Joseph Biroli est né le 28 mai 1929 à Kayanza, au Burundi. Après ses études primaires à Kayanza, puis secondaires au Groupe Scolaire d’Astrida (Butare, au Rwanda), il est choisi par l’Administration belge pour aller suivre des études universitaires en Belgique, en 1949. Il obtiendra avec mention distinction, en juillet 1953, une licence en sciences politiques et coloniales à l’INUTOM (à Anvers). Par la suite, il s’inscrit à l’Université catholique de Louvain (UCL) où il obtient, en septembre 1956 et encore une fois avec mention distinction, une licence en sciences économiques. Par la suite, il suivra des cours à la Oxford College et participera à un bref séminaire international à l’Université de Harvard, en 1957 (ce dont il profita de son séjour de près de 3 mois aux Etats-Unis).
En 1960, après l’accession du Congo-Belge à l’indépendance, il rentre au Burundi et devient président du Parti Démocrate Chrétien (PDC), fondé par son frère Jean Baptiste Ntidendereza et Louis Barusasiyeko.
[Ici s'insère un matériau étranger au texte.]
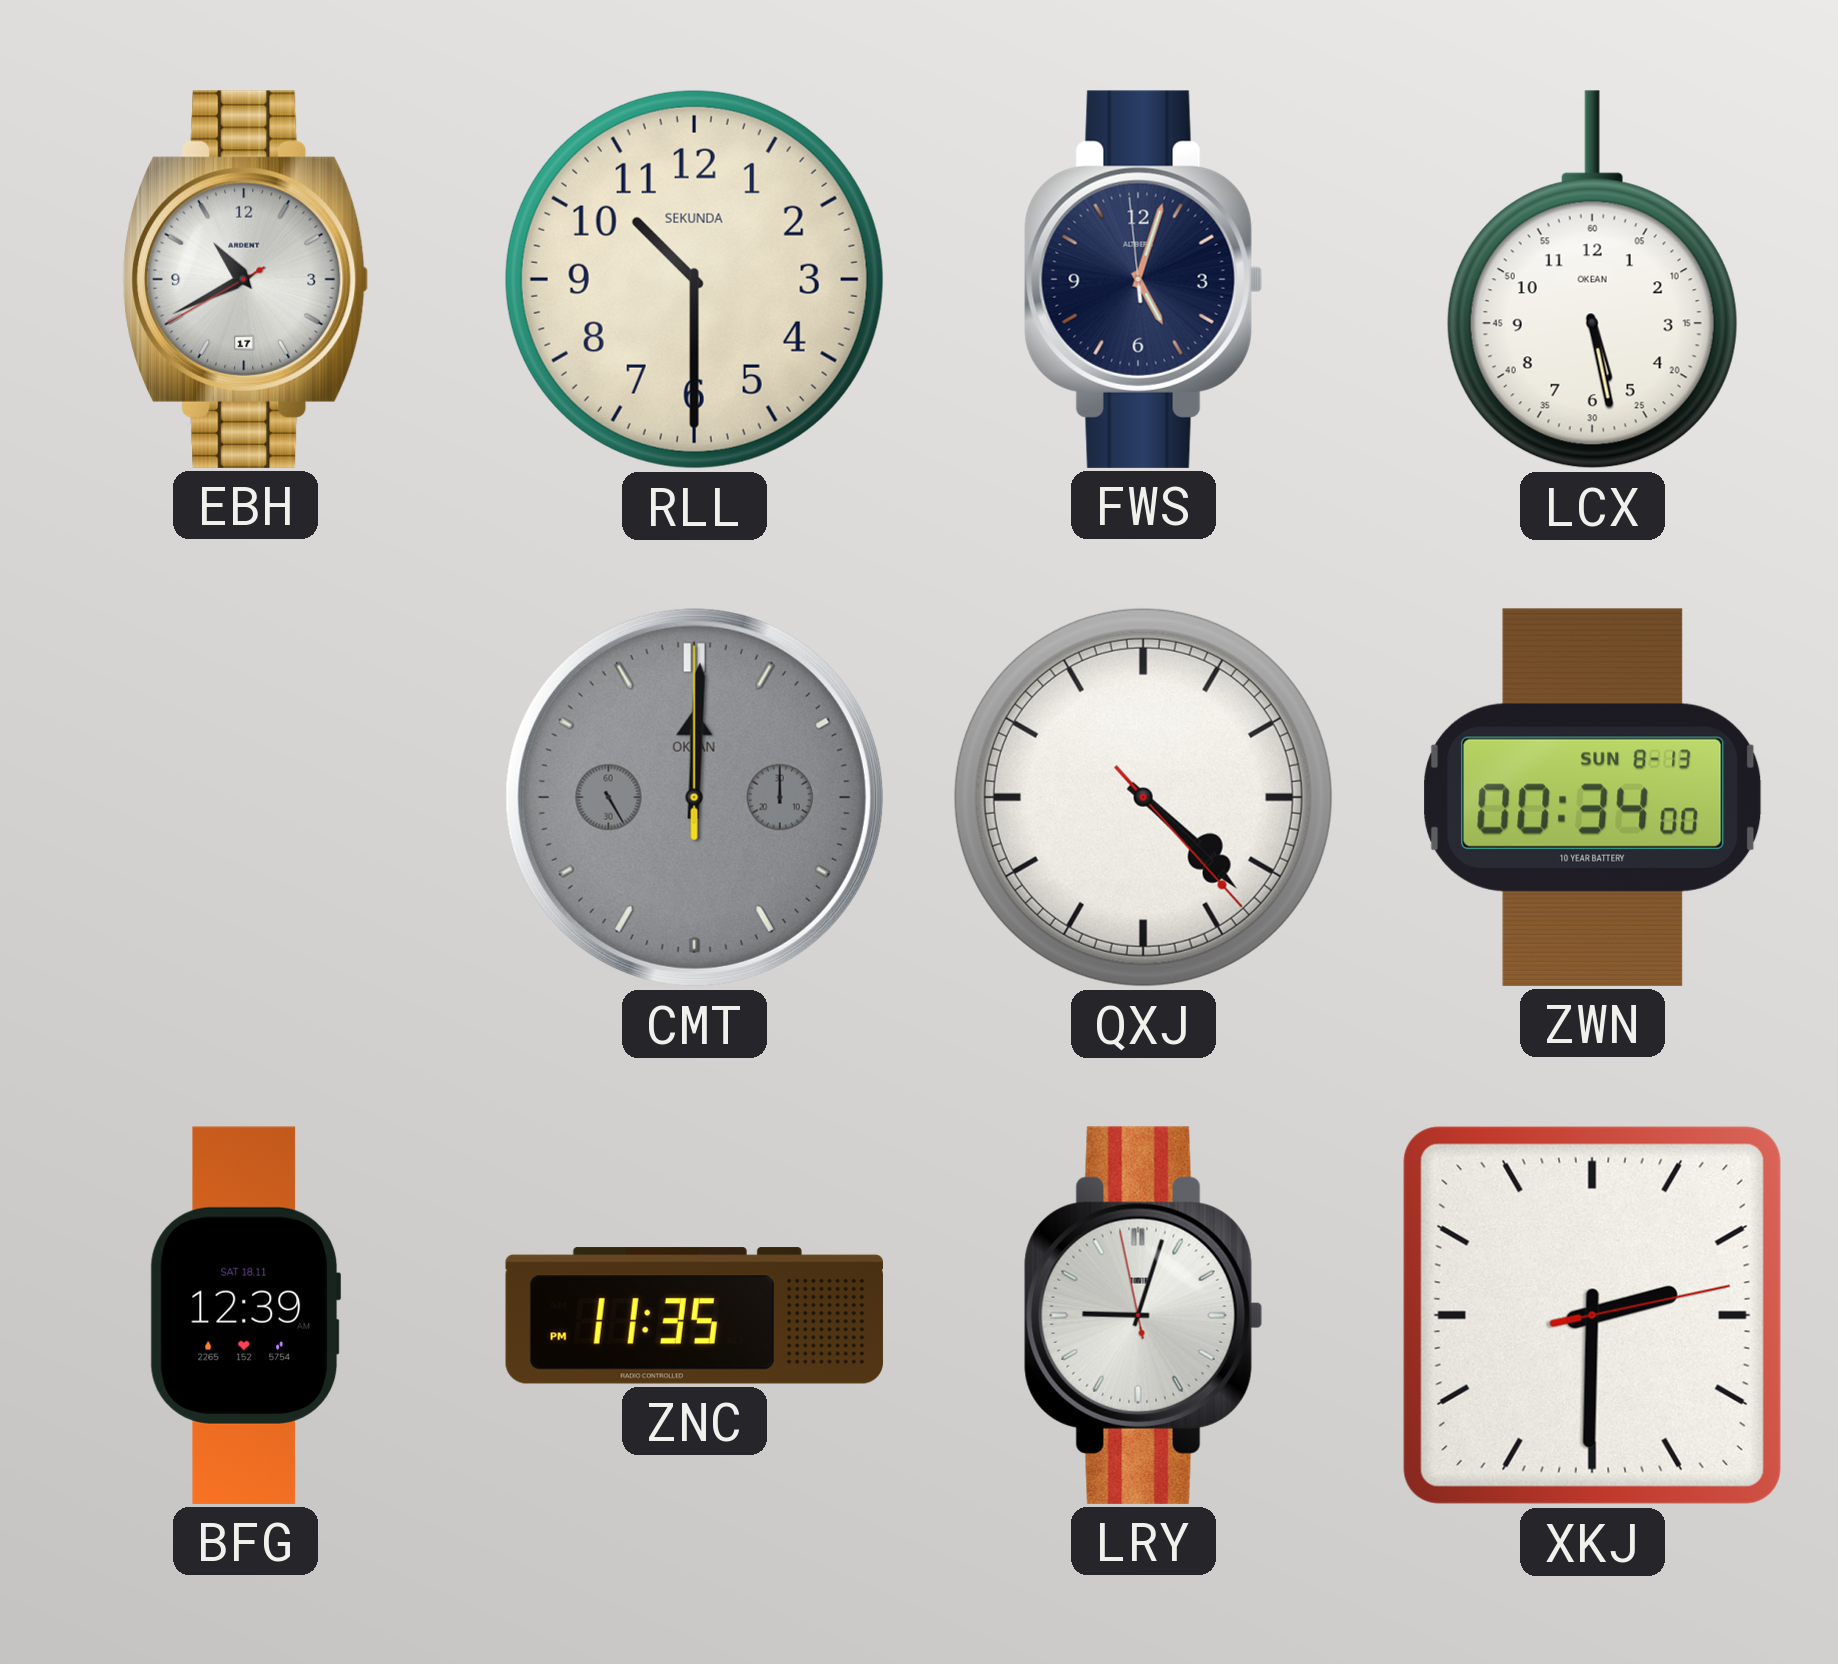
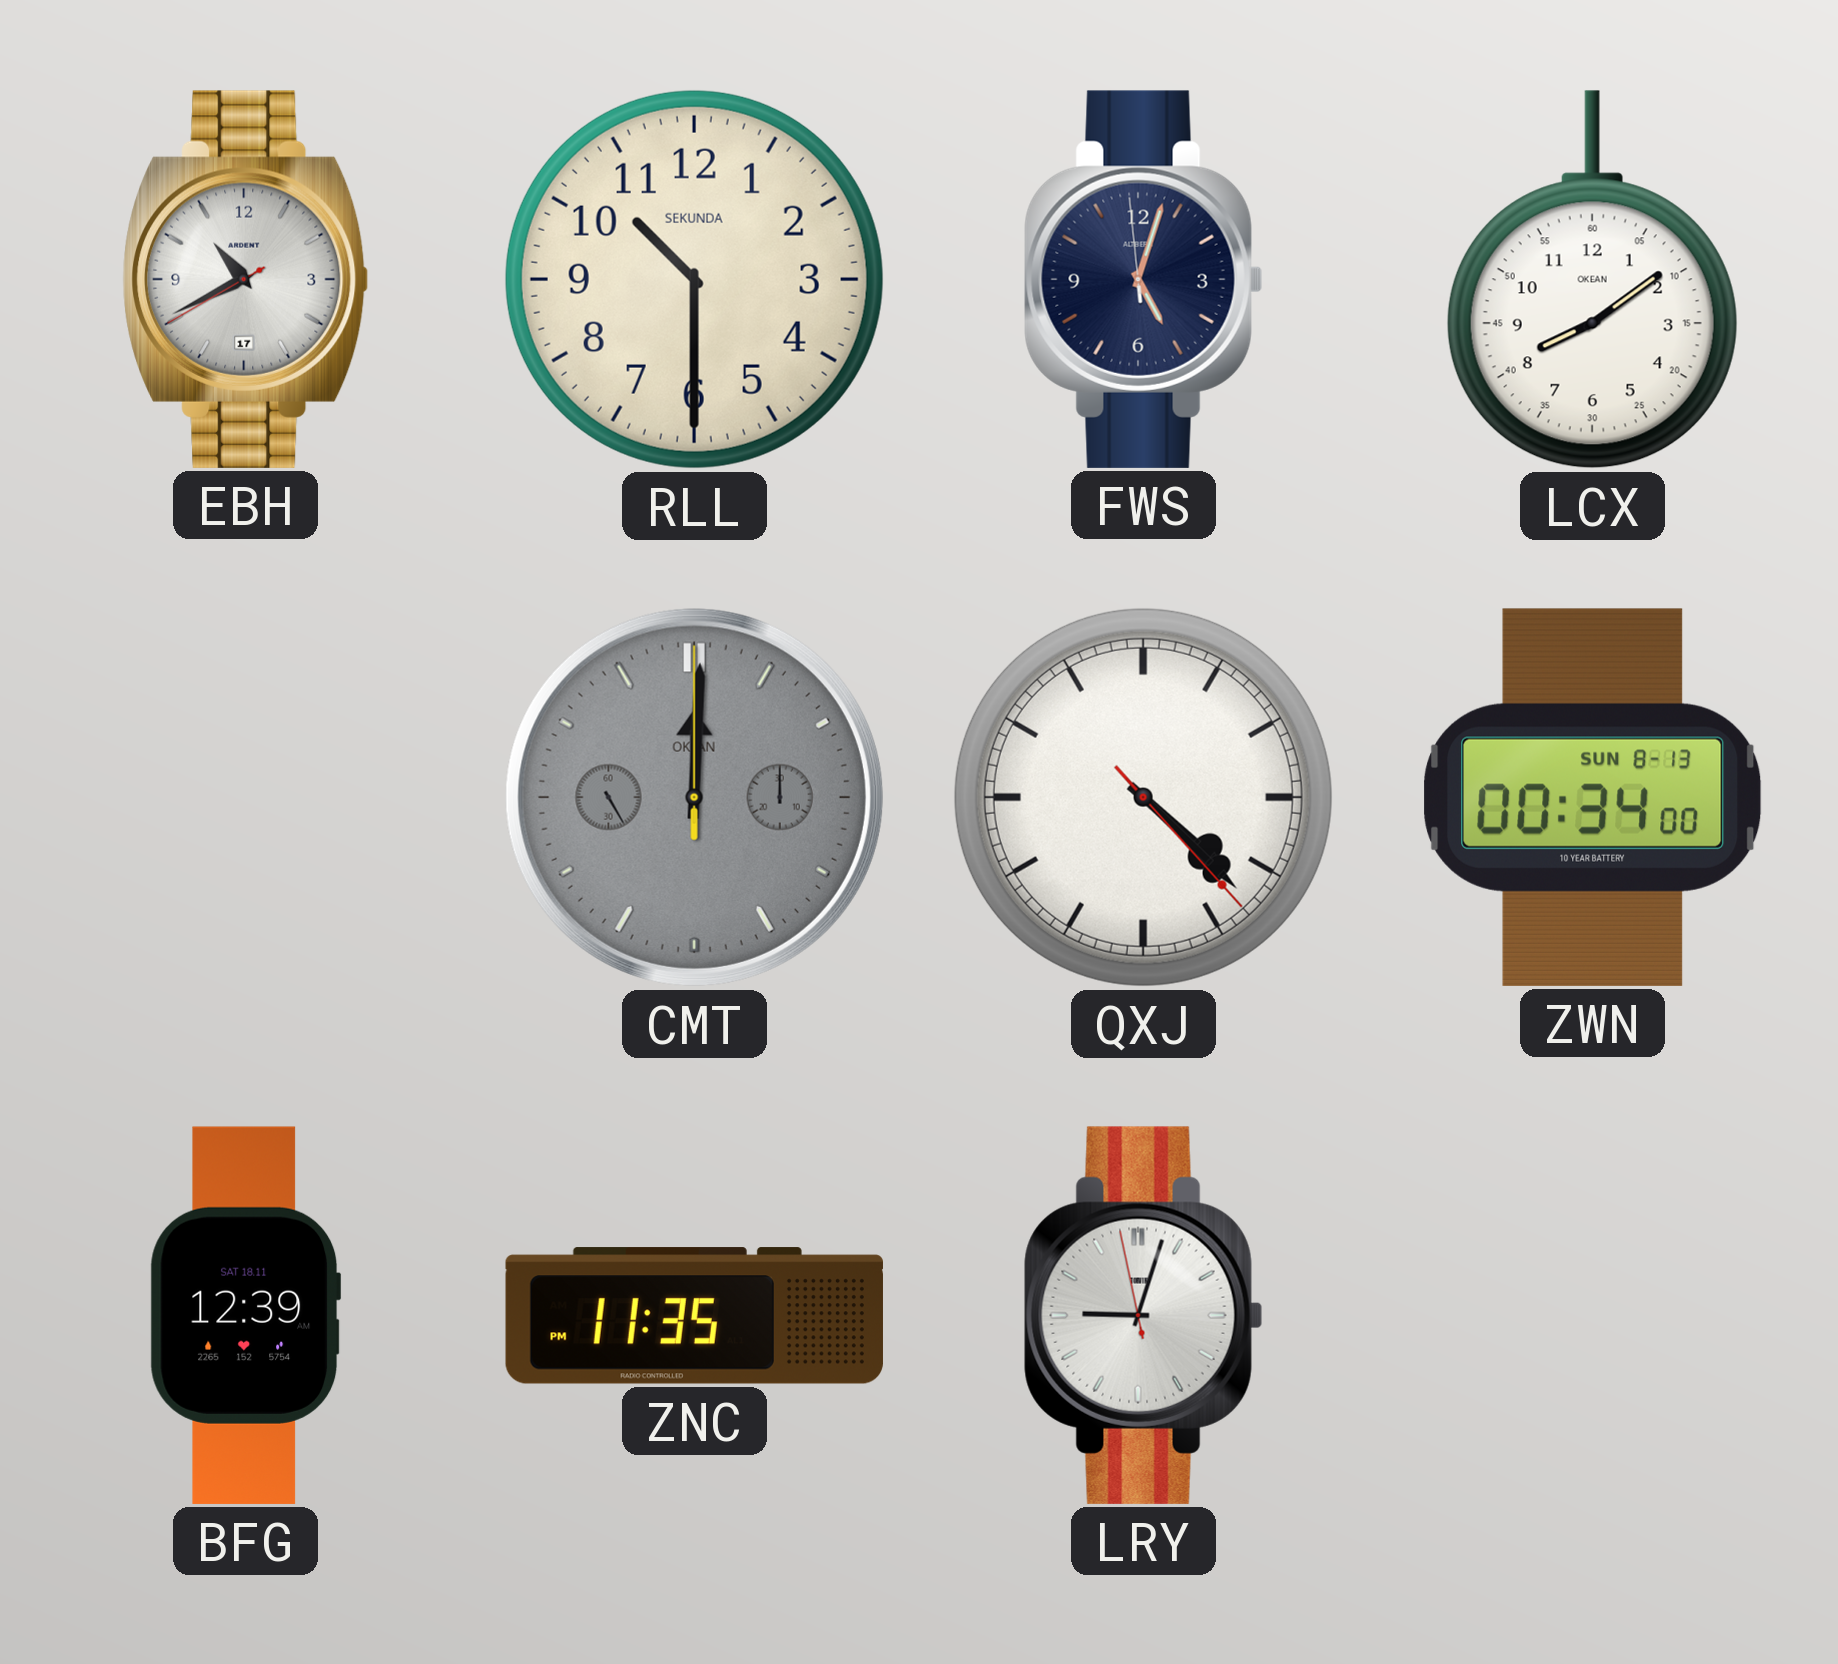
LCX: 5:28 -> 8:09
XKJ: 2:30 -> none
C’est d’ailleurs à ce titre qu’il participera, à partir de septembre 1960, comme porte-parole de la délégation du Burundi, au Colloque qui se tient à Bruxelles pour discuter de la question de l’indépendance du Burundi.
Quelques mois plus tard, en octobre 1961, Joseph Biroli est accusé d’implication dans le meurtre du prince Rwagasore, le héros de l’indépendance du Burundi. Condamné à la servitude pénale à perpétuité, il se trouve en prison lorsque le Burundi devient indépendant, en juillet 1962. C’est à ce moment-là que le Gouvernement dirigé par l’UPRONA organise un nouveau procès qui aboutit à la condamnation à mort de tous les prisonniers. Joseph Biroli sera pendu le 15 janvier 1963 vers 10h30, en public, dans le stade de Gitega.